▸ What you have to do:
Take the line containing "000 FCFA pour un" as the first and the last line of the records below as the end, and please set down only what lies between them exactly, both ends included.

▸ Source records:
________________________________________

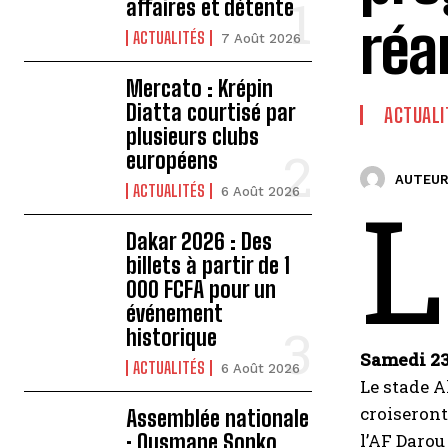
affaires et détente
ré
ACTUALITÉS
7 Août 2026
Mercato : Krépin
Diatta courtisé par
ACTUALI
plusieurs clubs
européens
AUTEUR
L
ACTUALITÉS
6 Août 2026
Dakar 2026 : Des
billets à partir de 1
000 FCFA pour un
événement
historique
Samedi 23
ACTUALITÉS
6 Août 2026
Le stade A
croiseront
Assemblée nationale
: Ousmane Sonko
l’AF Darou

________________________________________

▸ Completed task:
000 FCFA pour un
événement
historique
Samedi 23
ACTUALITÉS
6 Août 2026
Le stade A
croiseront
Assemblée nationale
: Ousmane Sonko
l’AF Darou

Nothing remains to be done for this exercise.